> [ASSIGNMENT]
Each line of the listing below that includes "projects" should be reported.

┌─ EXTRACTED DATA

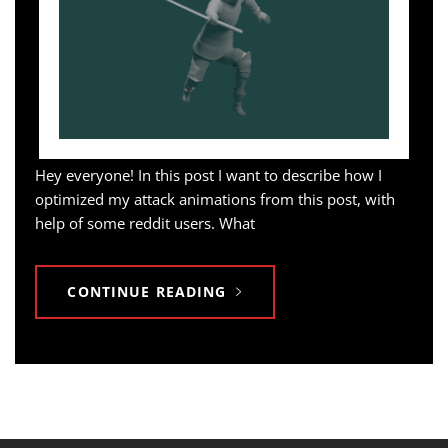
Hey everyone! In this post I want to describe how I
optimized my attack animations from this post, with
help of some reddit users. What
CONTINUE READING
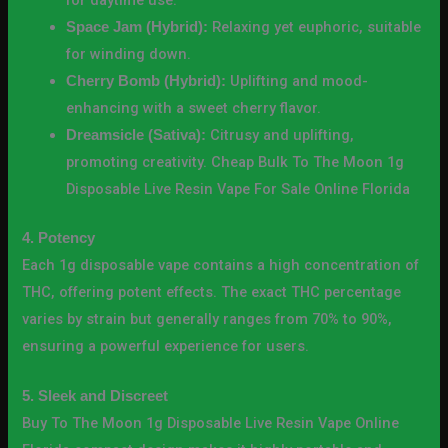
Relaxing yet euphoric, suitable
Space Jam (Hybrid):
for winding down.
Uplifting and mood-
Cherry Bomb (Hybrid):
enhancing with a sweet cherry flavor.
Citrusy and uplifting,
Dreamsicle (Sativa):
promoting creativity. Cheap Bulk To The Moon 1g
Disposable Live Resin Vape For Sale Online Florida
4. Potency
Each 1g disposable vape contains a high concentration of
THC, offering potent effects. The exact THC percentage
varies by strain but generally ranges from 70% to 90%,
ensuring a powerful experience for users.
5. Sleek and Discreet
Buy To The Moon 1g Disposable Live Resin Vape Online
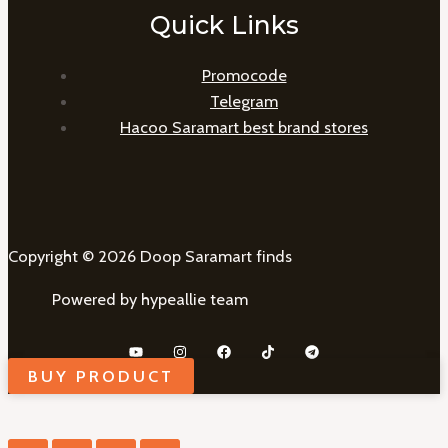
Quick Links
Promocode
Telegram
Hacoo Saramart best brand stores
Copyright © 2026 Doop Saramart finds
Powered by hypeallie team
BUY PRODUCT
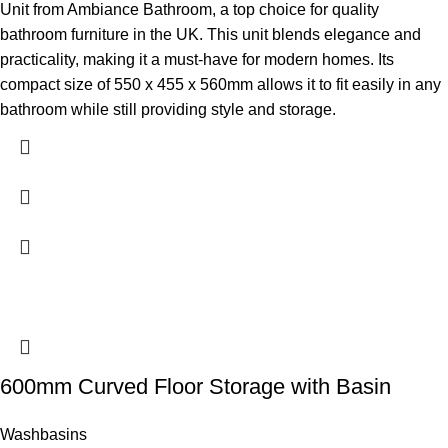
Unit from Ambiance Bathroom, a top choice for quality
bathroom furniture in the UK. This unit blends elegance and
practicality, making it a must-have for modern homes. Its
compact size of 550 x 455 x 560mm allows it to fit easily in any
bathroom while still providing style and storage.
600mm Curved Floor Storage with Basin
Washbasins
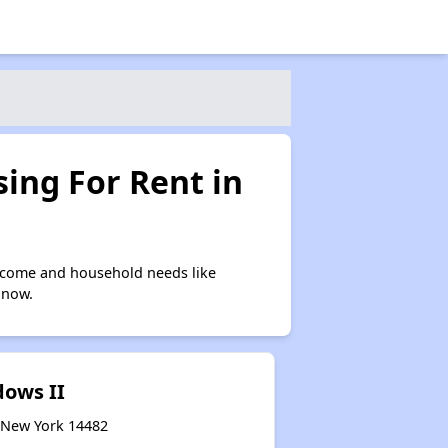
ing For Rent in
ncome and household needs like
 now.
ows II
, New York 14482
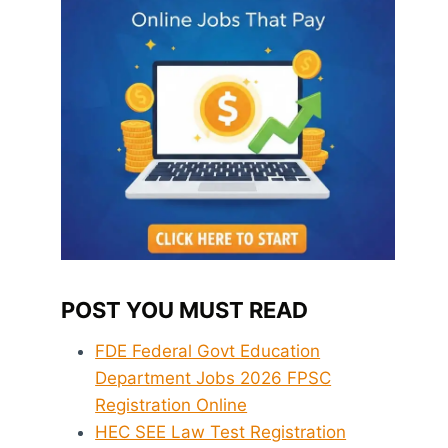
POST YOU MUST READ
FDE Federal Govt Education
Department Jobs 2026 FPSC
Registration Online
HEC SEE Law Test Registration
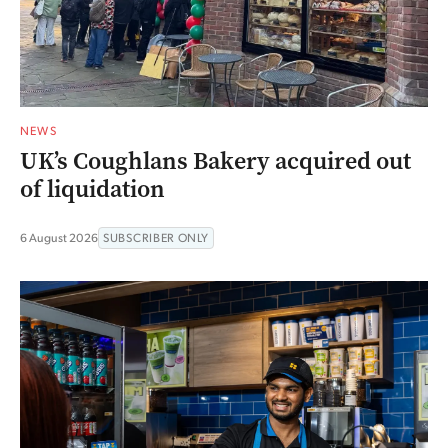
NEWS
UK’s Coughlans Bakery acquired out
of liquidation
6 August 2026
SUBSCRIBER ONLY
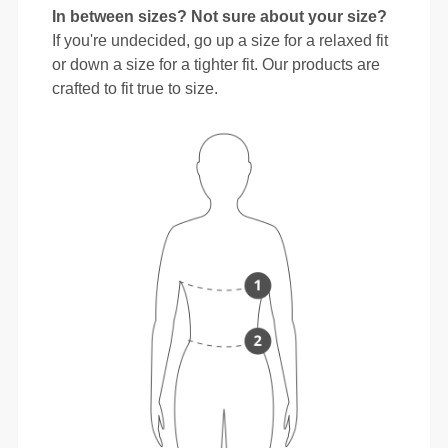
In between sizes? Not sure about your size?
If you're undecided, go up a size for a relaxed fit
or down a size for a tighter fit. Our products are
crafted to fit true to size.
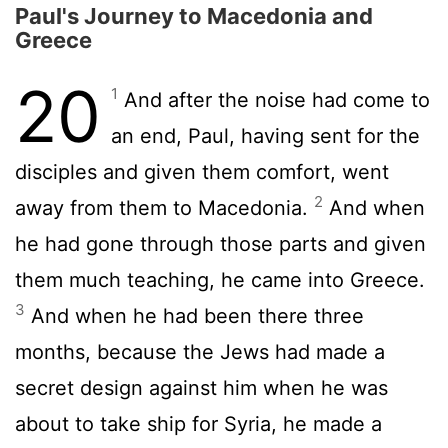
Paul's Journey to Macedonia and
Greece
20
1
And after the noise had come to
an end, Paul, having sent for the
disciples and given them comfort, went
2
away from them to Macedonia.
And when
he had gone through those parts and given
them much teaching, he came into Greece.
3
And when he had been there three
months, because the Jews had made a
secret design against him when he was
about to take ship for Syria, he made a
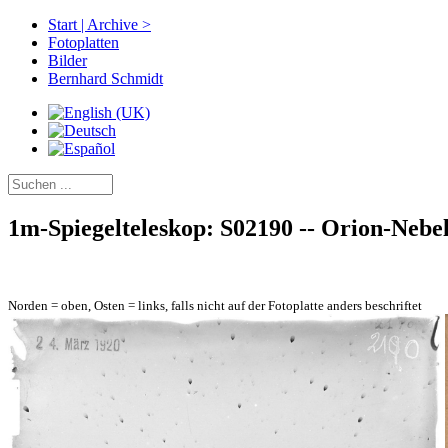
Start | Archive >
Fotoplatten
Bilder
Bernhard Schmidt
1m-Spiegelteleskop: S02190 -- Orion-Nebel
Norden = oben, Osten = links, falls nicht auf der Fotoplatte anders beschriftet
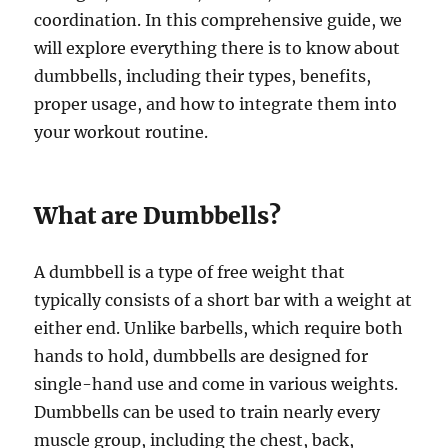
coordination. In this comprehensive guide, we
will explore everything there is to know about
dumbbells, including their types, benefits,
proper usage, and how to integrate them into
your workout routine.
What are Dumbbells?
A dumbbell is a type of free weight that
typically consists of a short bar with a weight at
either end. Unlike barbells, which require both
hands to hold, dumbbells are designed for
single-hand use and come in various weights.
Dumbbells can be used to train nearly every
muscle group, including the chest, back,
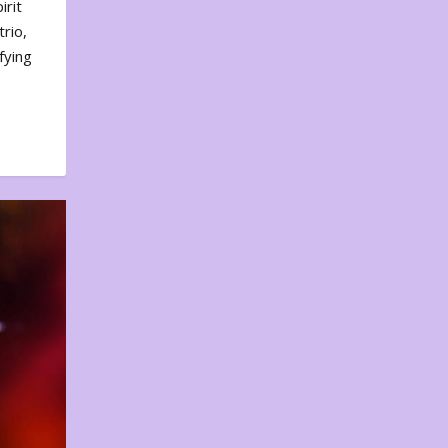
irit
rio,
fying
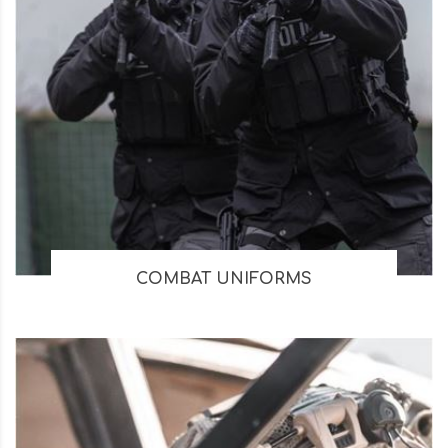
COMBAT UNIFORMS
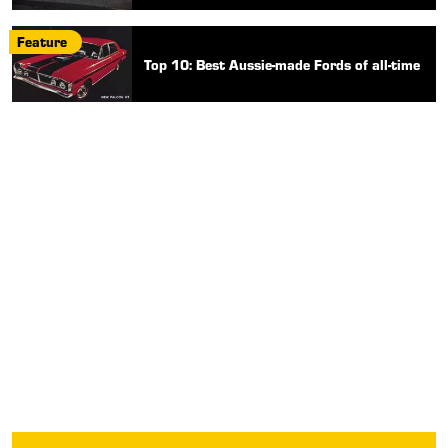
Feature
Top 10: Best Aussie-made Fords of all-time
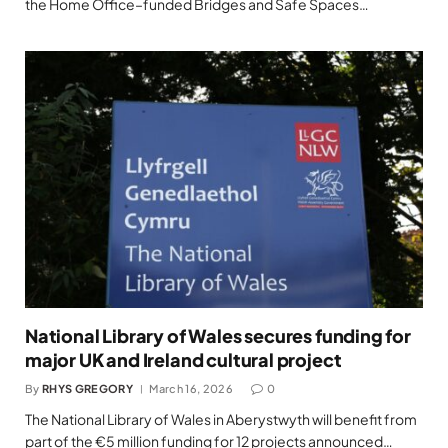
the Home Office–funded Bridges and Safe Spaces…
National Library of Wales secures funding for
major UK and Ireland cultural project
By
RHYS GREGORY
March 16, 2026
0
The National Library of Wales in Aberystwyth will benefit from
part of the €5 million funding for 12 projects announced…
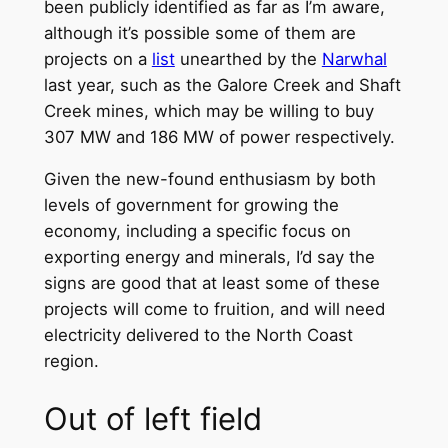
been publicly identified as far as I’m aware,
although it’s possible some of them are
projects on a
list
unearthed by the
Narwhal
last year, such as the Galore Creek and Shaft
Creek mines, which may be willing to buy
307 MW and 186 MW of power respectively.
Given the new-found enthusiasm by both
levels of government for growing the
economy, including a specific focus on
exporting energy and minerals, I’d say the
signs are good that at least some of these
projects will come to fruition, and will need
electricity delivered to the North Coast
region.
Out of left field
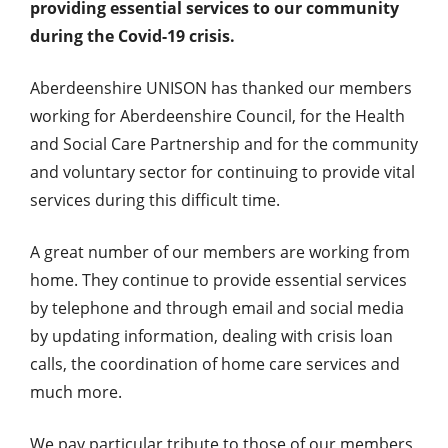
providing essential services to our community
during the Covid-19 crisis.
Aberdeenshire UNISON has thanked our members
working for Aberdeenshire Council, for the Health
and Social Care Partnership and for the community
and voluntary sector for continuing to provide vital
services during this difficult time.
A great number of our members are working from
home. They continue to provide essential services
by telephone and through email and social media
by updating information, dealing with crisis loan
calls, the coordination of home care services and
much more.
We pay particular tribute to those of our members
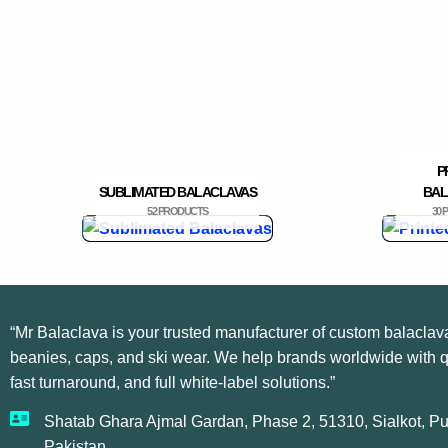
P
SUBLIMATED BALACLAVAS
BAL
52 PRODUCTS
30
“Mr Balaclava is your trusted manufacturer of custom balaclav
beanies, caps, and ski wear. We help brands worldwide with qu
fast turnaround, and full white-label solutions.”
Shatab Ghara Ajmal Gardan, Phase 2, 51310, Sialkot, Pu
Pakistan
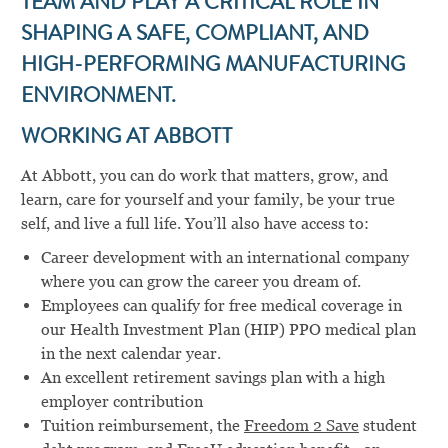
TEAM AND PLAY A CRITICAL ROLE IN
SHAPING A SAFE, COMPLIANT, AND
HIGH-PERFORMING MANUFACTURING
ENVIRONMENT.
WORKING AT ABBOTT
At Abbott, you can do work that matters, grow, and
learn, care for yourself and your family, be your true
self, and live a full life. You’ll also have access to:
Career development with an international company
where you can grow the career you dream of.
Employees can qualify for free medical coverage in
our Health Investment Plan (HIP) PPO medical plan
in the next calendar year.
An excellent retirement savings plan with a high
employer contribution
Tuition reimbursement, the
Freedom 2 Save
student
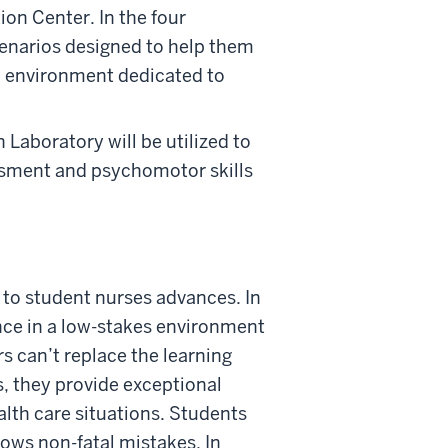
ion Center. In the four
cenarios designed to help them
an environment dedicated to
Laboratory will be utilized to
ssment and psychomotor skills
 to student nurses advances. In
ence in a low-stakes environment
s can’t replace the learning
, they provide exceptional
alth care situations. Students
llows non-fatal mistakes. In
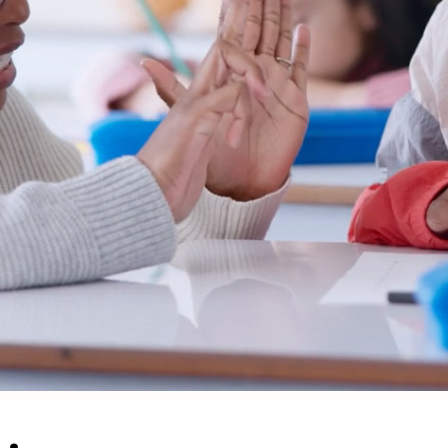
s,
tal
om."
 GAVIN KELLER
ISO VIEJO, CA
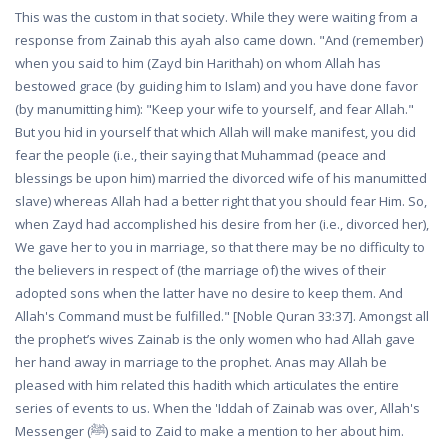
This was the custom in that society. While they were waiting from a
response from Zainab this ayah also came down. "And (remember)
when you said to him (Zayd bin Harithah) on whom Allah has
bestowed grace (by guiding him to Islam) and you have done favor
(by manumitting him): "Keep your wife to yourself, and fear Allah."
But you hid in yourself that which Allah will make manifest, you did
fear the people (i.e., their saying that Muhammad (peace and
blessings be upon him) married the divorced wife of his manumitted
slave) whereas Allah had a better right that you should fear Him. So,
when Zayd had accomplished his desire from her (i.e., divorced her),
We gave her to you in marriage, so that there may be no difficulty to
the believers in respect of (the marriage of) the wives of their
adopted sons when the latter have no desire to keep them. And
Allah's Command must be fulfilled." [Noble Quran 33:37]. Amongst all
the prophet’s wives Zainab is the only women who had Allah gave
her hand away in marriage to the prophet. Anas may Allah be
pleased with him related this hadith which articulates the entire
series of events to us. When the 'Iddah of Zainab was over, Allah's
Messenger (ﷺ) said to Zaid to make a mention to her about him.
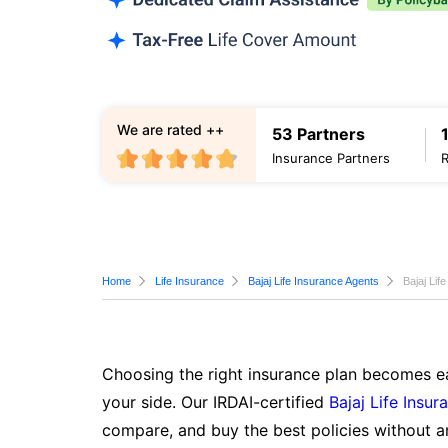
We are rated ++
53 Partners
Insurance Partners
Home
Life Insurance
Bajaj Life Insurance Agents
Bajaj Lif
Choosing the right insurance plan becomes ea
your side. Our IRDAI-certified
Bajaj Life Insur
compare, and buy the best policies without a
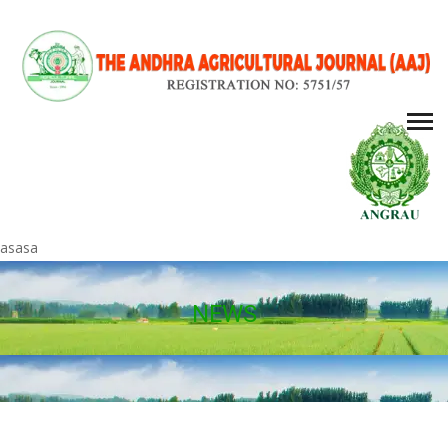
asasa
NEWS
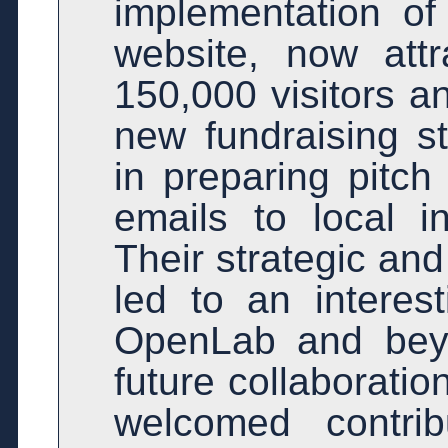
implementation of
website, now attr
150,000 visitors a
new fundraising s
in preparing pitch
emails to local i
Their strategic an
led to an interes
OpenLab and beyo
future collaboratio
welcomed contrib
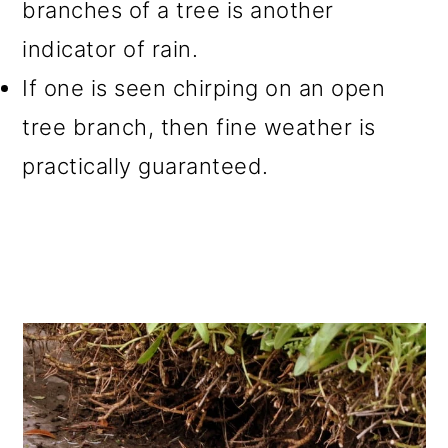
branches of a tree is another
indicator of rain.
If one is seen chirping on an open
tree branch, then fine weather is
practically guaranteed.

└─

> [WRITTEN ANSWER]
part of the €5 million funding for 12 projects announced…
projects on a
projects will come to fruition, and will need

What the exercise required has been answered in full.